Xmobar updates from ZuriHac

June 16, 2020

Xmobar

Xmobar is a minimalistic status bar for X Window Systems. It’s more commonly used alongside with Xmonad window manager.

According to Xmobar’s documentation, it has around 38 monitors or plugins with it. I use around 8 monitors in my configuration. It’s very feature rich in that sense and it also offers a very easy way to define your own custom monitor. Although I must admit that it’s documentation isn’t detailed and I figured out most parts of it by looking at the code.

Optimizing CPU Monitor

The CPU monitor calculates your cpu load between two time intervals. I have been wanting to optimize it for quite some time. I know that it’s not efficient by observing my htop’s output with only CPU and StdinReader monitor present in my Xmobar configuration.

I decided to tackle this problem at this year’s ZuriHac Hackathon. Since Xmobar had no benchmarking code, my first task was to add support for benchmarking to it. I did that as part of this PR.

In the above PR, I measure the runCPU function and this was the initial benchmarking numbers:

benchmarked Cpu Benchmarks/CPU normal args
time                 101.6 μs   (100.8 μs .. 102.3 μs)
                     0.999 R²   (0.997 R² .. 1.000 R²)
mean                 103.0 μs   (102.4 μs .. 104.5 μs)
std dev              2.883 μs   (1.465 μs .. 5.154 μs)
variance introduced by outliers: 11% (moderately inflated)
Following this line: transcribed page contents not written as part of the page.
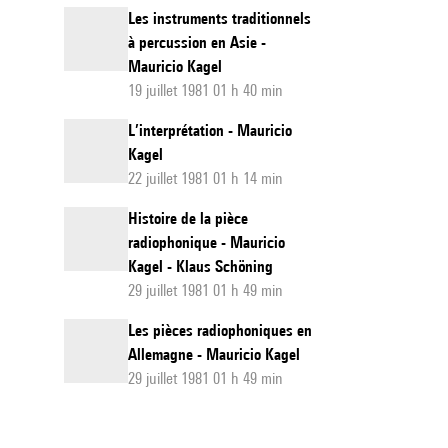
Les instruments traditionnels
à percussion en Asie -
Mauricio Kagel
19 juillet 1981 01 h 40 min
L’interprétation - Mauricio
Kagel
22 juillet 1981 01 h 14 min
Histoire de la pièce
radiophonique - Mauricio
Kagel - Klaus Schöning
29 juillet 1981 01 h 49 min
Les pièces radiophoniques en
Allemagne - Mauricio Kagel
29 juillet 1981 01 h 49 min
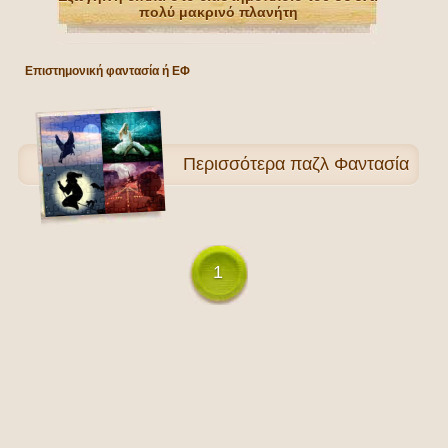
πολύ μακρινό πλανήτη
Επιστημονική φαντασία ή ΕΦ
Περισσότερα
παζλ Φαντασία
1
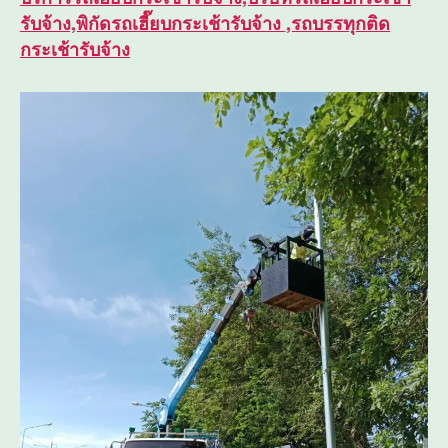
รับจ้าง,พิกัดรถเฮี๊ยบกระเช้ารับจ้าง ,รถบรรทุกติด
กระเช้ารับจ้าง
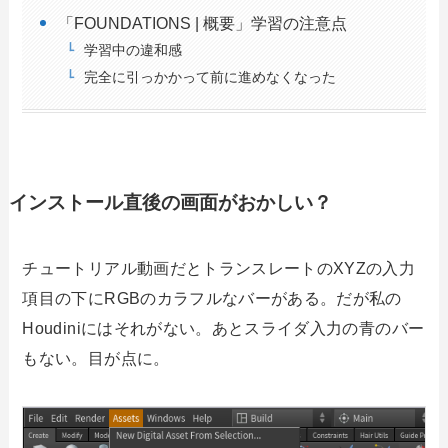
「FOUNDATIONS | 概要」学習の注意点
学習中の違和感
完全に引っかかって前に進めなくなった
インストール直後の画面がおかしい？
チュートリアル動画だとトランスレートのXYZの入力
項目の下にRGBのカラフルなバーがある。だが私の
Houdiniにはそれがない。あとスライダ入力の青のバー
もない。目が点に。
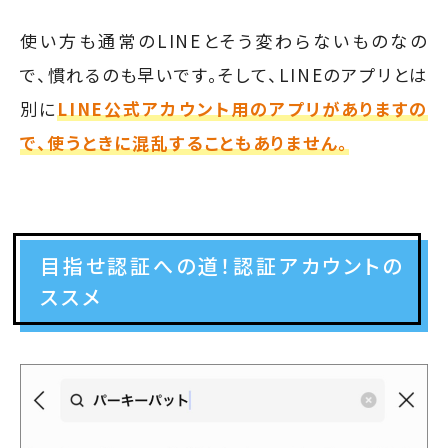
使い方も通常のLINEとそう変わらないものなの
で、慣れるのも早いです。そして、LINEのアプリとは
別に
LINE公式アカウント用のアプリがありますの
で、使うときに混乱することもありません。
目指せ認証への道！認証アカウントの
ススメ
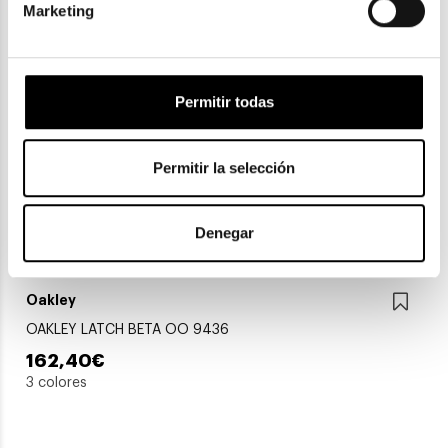
Marketing
3 colores
Permitir todas
Permitir la selección
Denegar
Oakley
OAKLEY LATCH BETA OO 9436
162,40€
3 colores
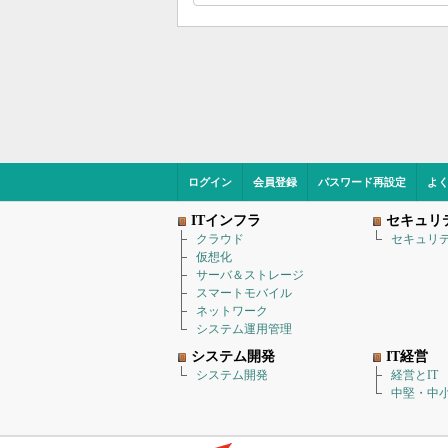
ログイン
会員登録
パスワード再設定
よ
ITインフラ
セキュリ
クラウド
セキュリ
仮想化
サーバ＆ストレージ
スマートモバイル
ネットワーク
システム運用管理
システム開発
IT経営
システム開発
経営とIT
中堅・中小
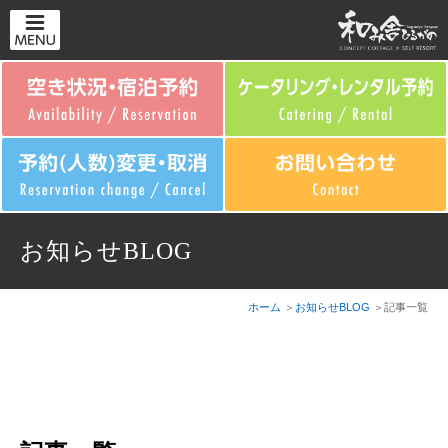
お知らせBLOG
ホーム
お知らせBLOG
記事一覧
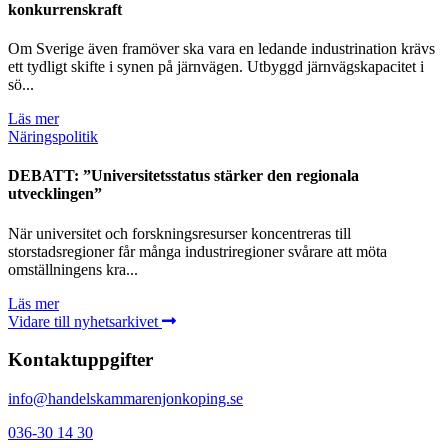
konkurrenskraft
Om Sverige även framöver ska vara en ledande industrination krävs
ett tydligt skifte i synen på järnvägen. Utbyggd järnvägskapacitet i
sö...
Läs mer
Näringspolitik
DEBATT: ”Universitetsstatus stärker den regionala
utvecklingen”
När universitet och forskningsresurser koncentreras till
storstadsregioner får många industriregioner svårare att möta
omställningens kra...
Läs mer
Vidare till nyhetsarkivet
Kontaktuppgifter
info@handelskammarenjonkoping.se
036-30 14 30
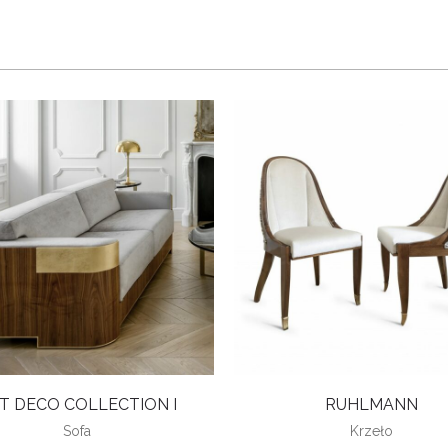
T DECO COLLECTION I
RUHLMANN
Sofa
Krzeło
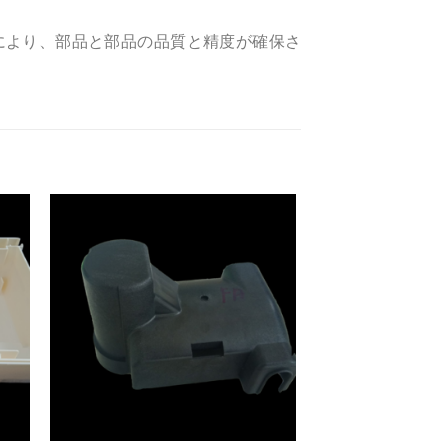
により、部品と部品の品質と精度が確保さ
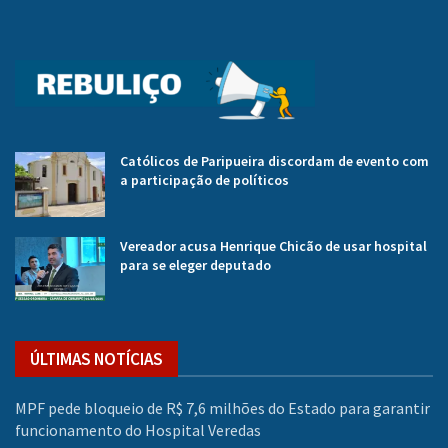
Católicos de Paripueira discordam de evento com
a participação de políticos
Vereador acusa Henrique Chicão de usar hospital
para se eleger deputado
ÚLTIMAS NOTÍCIAS
MPF pede bloqueio de R$ 7,6 milhões do Estado para garantir
funcionamento do Hospital Veredas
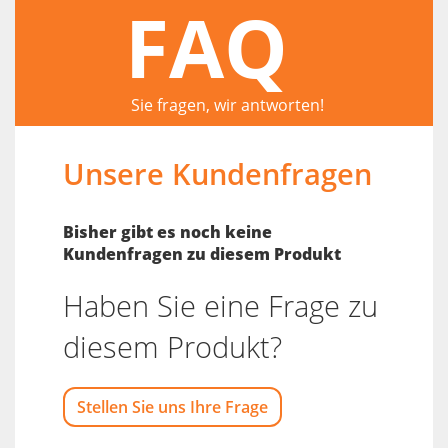
FAQ
Sie fragen, wir antworten!
Unsere Kundenfragen
Bisher gibt es noch keine
Kundenfragen zu diesem Produkt
Haben Sie eine Frage zu
diesem Produkt?
Stellen Sie uns Ihre Frage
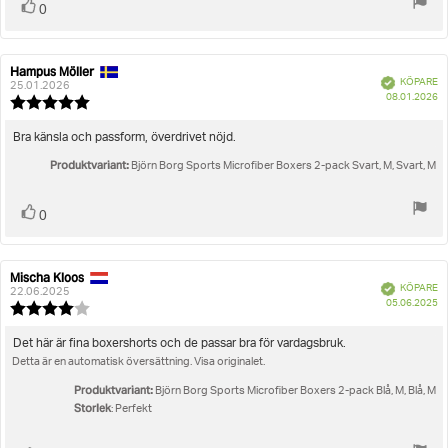
Rösta
röst(er)
0
upp
Hampus Möller
Recensionsförfattare:
Recensionsdatum:
Bekräftad
KÖPARE
25.01.2026
K
08.01.2026
Recensionsbetyg:
5.0
utav
Recensionstext:
Bra känsla och passform, överdrivet nöjd.
5
Produktvariant:
stjärnor
Björn Borg Sports Microfiber Boxers 2-pack Svart, M, Svart, M
Rösta
röst(er)
0
upp
Mischa Kloos
Recensionsförfattare:
Recensionsdatum:
Bekräftad
KÖPARE
22.06.2025
K
05.06.2025
Recensionsbetyg:
4.0
utav
Recensionstext:
Det här är fina boxershorts och de passar bra för vardagsbruk.
5
Detta är en automatisk översättning. Visa originalet.
stjärnor
Produktvariant:
Björn Borg Sports Microfiber Boxers 2-pack Blå, M, Blå, M
Storlek
: Perfekt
My next task was to add some tests for the CPU monitor since it didn’t have any (I’m sure my plan of optimizing it would likely introduce new bugs :-)). I added five basic tests for the CPU monitor with each of them having a slightly different template to render it’s output differently. In hindsight, it was a good decision as it caught various issues with my implementation. Running the CPU tests is quite easy:

~/g/xmobar (remove-mconfig) $ stack test --test-arguments "-m CPU"
xmobar> test (suite: XmobarTest, args: -m CPU)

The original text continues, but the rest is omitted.